Quello che sembrava impensabile fino a poche settimane fa sta diventando un’eventualità concreta. La riforma Fornero può essere modificata, eccome. In meglio, ovviamente. L’idea secondo cui rivederne gli ingranaggi avrebbe gettato improvvisamente l’Italia nel discreto internazionale (la riforma, infatti, fu uno dei punti qualificanti del programma di Monti e rappresentò uno dei sui impegni principali nei confronti dell’Europa) è stata accantonata. Letta sembra intenzionato a ridurne l’impatto terrificante che, se restasse invariata, produrrebbe sulla vita di milioni di persone. In sostanza, il governo sta studiando il modo per introdurre un criterio di flessibilità che consenta di andare in pensione entro una certa forbice (si ipotizza tra i 62 e i 70 anni), subendo dei disincentivi se si decide di andare prima, e ricevendo degli incentivi andando dopo. Guido Canavesi, docente di diritto del Lavoro presso l’Università degli studi di Macerata, ci spiega perché è auspicabile che la riforma venga ritoccata.

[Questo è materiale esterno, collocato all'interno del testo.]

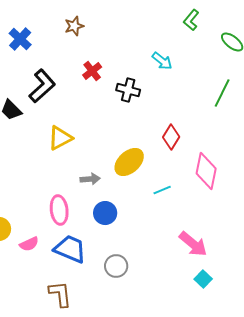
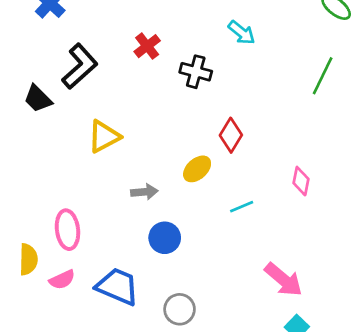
red diamond: (171, 137) -> (231, 135), moved
yellow ellipse: (129, 162) -> (197, 169), size x0.7
pink diamond: (206, 171) -> (301, 181), size x0.6
pink ellipse: (59, 210) -> (67, 230), moved

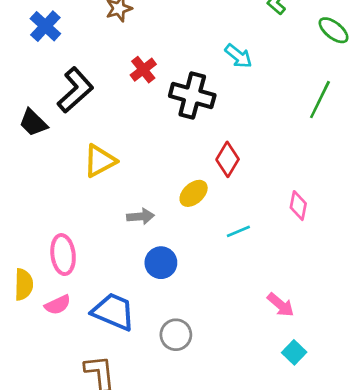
black cross: (196, 72) -> (192, 95), size x1.4
pink arrow: (283, 280) -> (281, 305), size x0.7

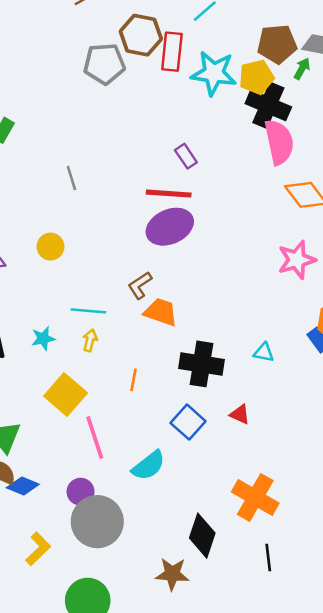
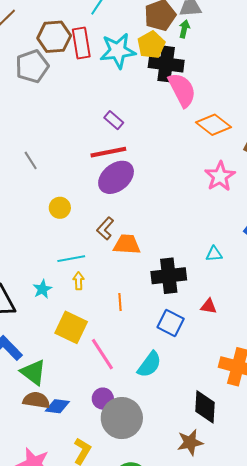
yellow circle: (50, 247) -> (60, 208), moved

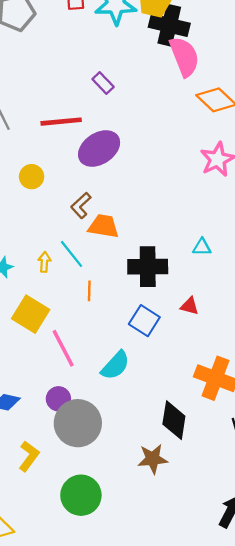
red line: (108, 152) -> (61, 122), moved
cyan line: (71, 259) -> (72, 254), moved, turned 56

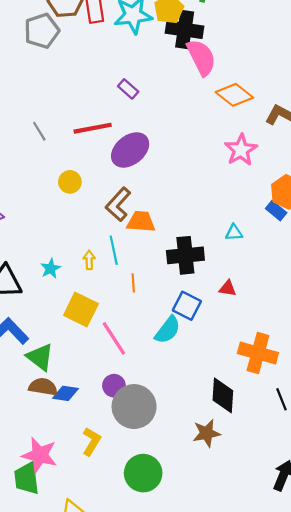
brown L-shape: (81, 205) -> (118, 204), size x1.4
cyan line: (72, 254) -> (114, 250), turned 32
cyan semicircle: (115, 365) -> (168, 330), moved

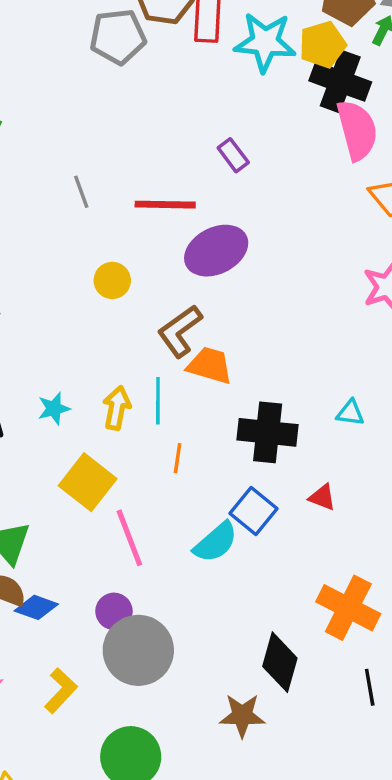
yellow arrow: (89, 260) -> (117, 408), size x1.4

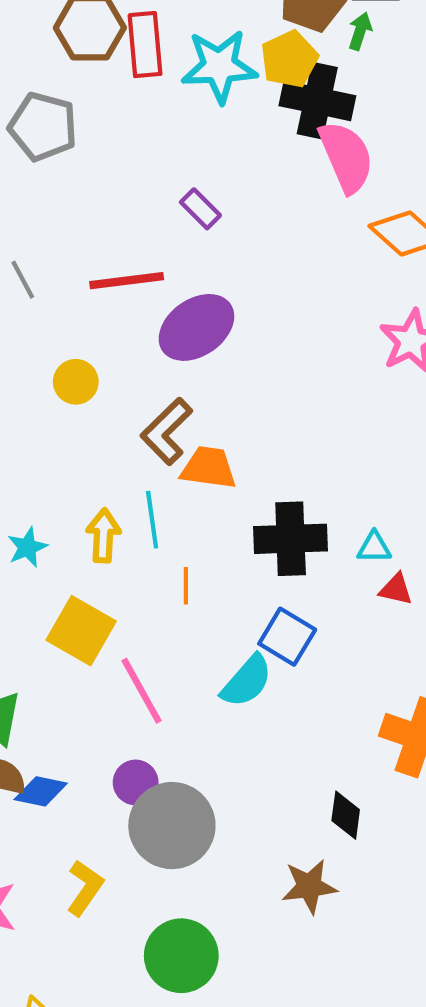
gray pentagon: (118, 37) -> (43, 127), moved, turned 30
cyan triangle: (350, 413) -> (374, 547), moved
red triangle: (322, 497) -> (396, 589), moved
black diamond: (280, 662) -> (346, 815), size x0.7

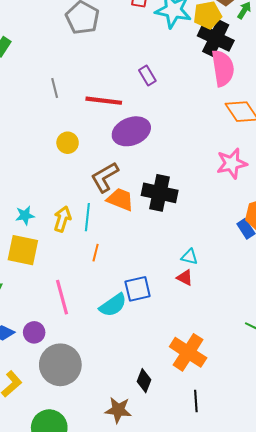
black cross: (291, 539) -> (160, 193), moved
red triangle: (396, 589) -> (185, 278), moved
yellow square: (81, 631) -> (23, 250), moved, turned -32
blue square: (287, 637) -> (138, 289), turned 32
purple circle: (136, 782) -> (34, 332), moved

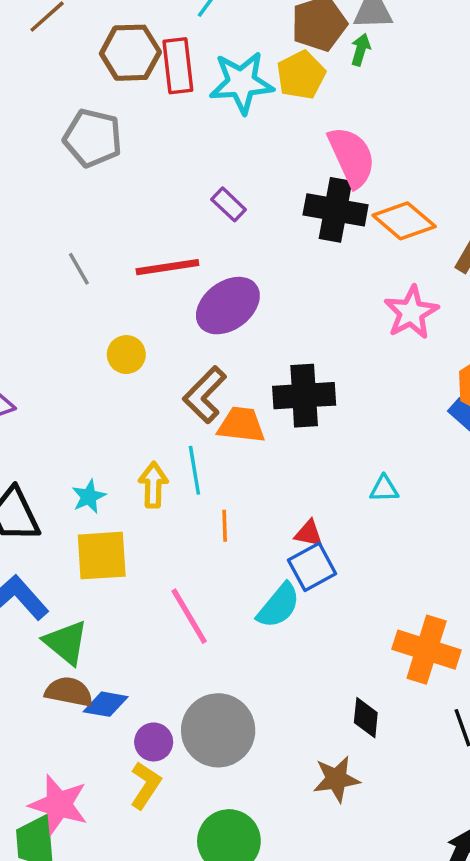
black cross: (216, 38) -> (336, 210), moved
red triangle: (185, 278) -> (309, 533), moved
purple circle: (34, 332) -> (154, 742), moved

Di per sé, è preferibile un sistema flessibile?

Certo. Una disciplina dell’età anagrafica per l’uscita dal lavoro connotata dalla flessibilità era già contemplata nella prima formulazione della riforma Dini del ’95. Essa prevedeva che il lavoratore potesse andare in pensione tra i 57 ai 65 anni. Poi, la riforma Maroni, ha introdotto una modifica piuttosto controversa che ha rimosso la flessibilità in uscita, introducendo quindi, nell’ambito del sistema contributivo, la logica tipica di quello retributivo. Tuttavia, la flessibilità, con il sistema contributivo attualmente in vigore, si coniuga perfettamente. Si riceve in misura direttamente proporzionale rispetto a quanto si è versato.



Quindi?

E’ del tutto  legittimo ragionare su un sistema che introduca la flessibilità. Anzi, siccome tra contribuiti e prestazioni si determinerebbe un sostanziale equilibrio, non si capisce perché chi va in pensione prima dovrebbe subire un disincentivo. I disincentivi, infatti, sono un fattore tipico dei sistemi retributivi, dove si riceve molto di più di quanto si è versato nel corso della propria vita lavorativa.

Crede che un meccanismo del genere sarebbe sostenibile per le casse dello Stato?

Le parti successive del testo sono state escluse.